(DATASET begins)

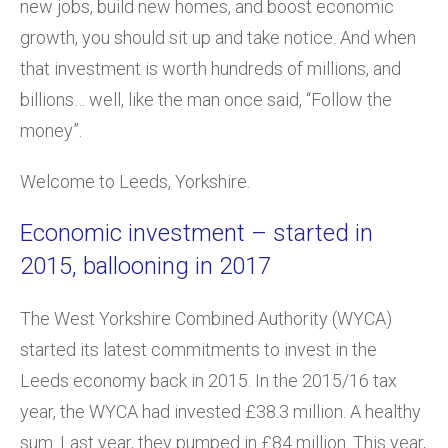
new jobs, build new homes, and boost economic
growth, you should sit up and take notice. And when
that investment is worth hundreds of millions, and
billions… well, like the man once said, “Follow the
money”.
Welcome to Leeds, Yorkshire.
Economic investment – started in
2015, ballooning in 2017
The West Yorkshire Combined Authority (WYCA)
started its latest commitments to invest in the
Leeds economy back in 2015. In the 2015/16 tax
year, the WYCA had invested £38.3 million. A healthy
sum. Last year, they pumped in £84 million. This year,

(DATASET ends)

* REQUIRED ACTION:
Using the data above, count the lines that include "started" and write the number alone.

* YOUR RESPONSE:
2